More, be it Heineken or Westvleteren 12, when you neck a beer and it hits your stomach, all the CO2 in the liquid comes out of solution, just as it would if you poured it quickly into a glass. Immediately, or soon after, you’ll feel bloated and burp-full: hardly a desirable state, at the disco, the party or the barbecue.

The rise of the beer-necking habit unfortunately means that some bars have decided it’s not even worth presenting the punter with a glass for their drink. In the UK, this is still, fortunately, rare.

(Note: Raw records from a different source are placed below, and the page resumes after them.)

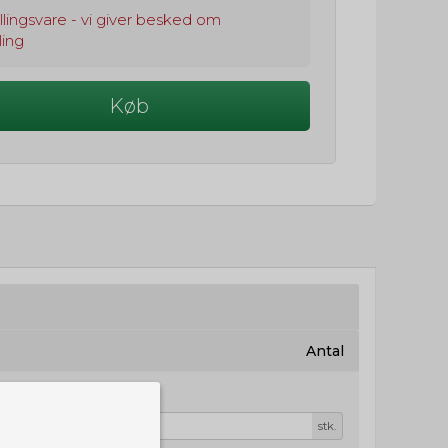
llingsvare - vi giver besked om
ling
Køb
Antal
stk.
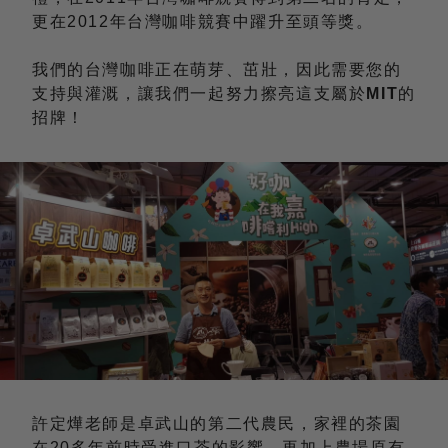
更在2012年台灣咖啡競賽中躍升至頭等獎。
我們的台灣咖啡正在萌芽、茁壯，因此需要您的
支持與灌溉，讓我們一起努力擦亮這支屬於
MIT
的
招牌！
許定燁老師是卓武山的第二代農民，家裡的茶園
在20多年前時受進口茶的影響，再加上農場原有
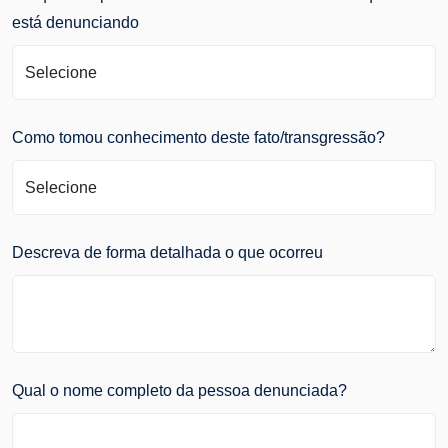
está denunciando
Como tomou conhecimento deste fato/transgressão?
Descreva de forma detalhada o que ocorreu
Qual o nome completo da pessoa denunciada?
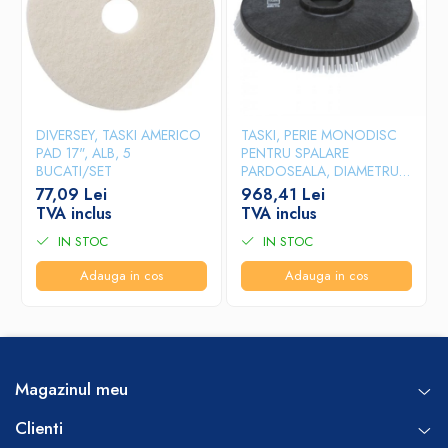
DIVERSEY, TASKI AMERICO
TASKI, PERIE MONODISC
PAD 17", ALB, 5
PENTRU SPALARE
BUCATI/SET
PARDOSEALA, DIAMETRU
43 CM
77,09 Lei
968,41 Lei
TVA inclus
TVA inclus
IN STOC
IN STOC
Adauga in cos
Adauga in cos
Magazinul meu
Clienti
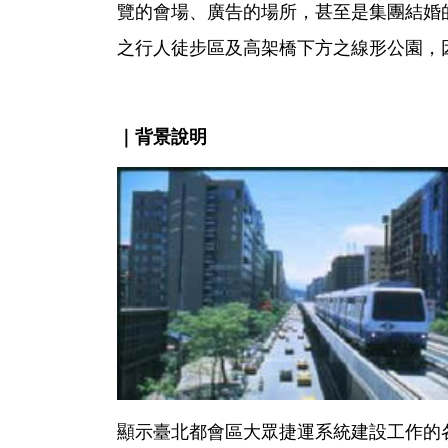
覽的會場、廣告的場所，甚至是集團結婚
之行人徒步區及高架橋下方之線形公園，
｜背景說明
顯示臺北都會區大眾捷運系統建設工作的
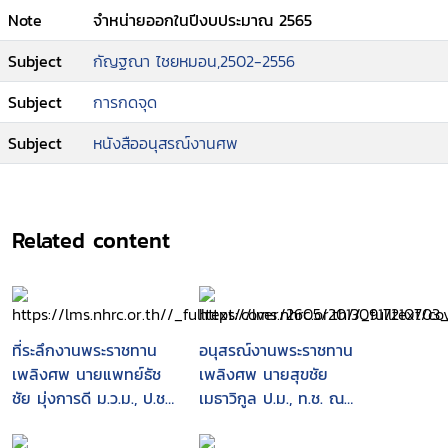
Note
จำหน่ายออกในปีงบประมาณ 2565
Subject
กัญฐณา ไชยหมอน,2502-2556
Subject
การกดจุด
Subject
หนังสืออนุสรณ์งานศพ
Related content
ที่ระลึกงานพระราชทาน
อนุสรณ์งานพระราชทาน
เพลิงศพ นายแพทย์ธัช
เพลิงศพ นายสุขชัย
ชัย มุ่งการดี ม.ว.ม., ป.ช.,
เมธาวิกูล ป.ม., ท.ช. ณ
ภ.ป.ร.4 ณ เมรุหลวงหน้า
เมรุวัดมกุฏกษัตริยาราม
พลับพลาอิศริยาภรณ์ วัด
กรุงเทพมหานคร วัน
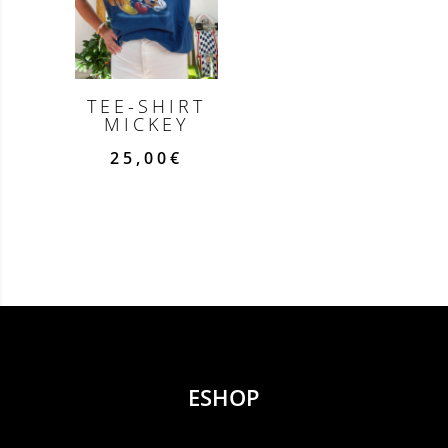
TEE-SHIRT
MICKEY
25,00
€
ESHOP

I can think of only one outlet near where I live, a wine bar in Richmond, south-west London where I have to add “and a glass, please” when I order a beer. Even in Hong Kong, where yuppies appear still to be thriving, most bars will give you a glass to go with a bottle: only the American-run ones seem not to. Unfortunately one of my favourite Hong Kong bars, and the best bar within walking distance of my flat, is run by an American, and while he’s a great guy, it’s hacking me off that I need to ask for a glass to drink my PranQster out of every single time.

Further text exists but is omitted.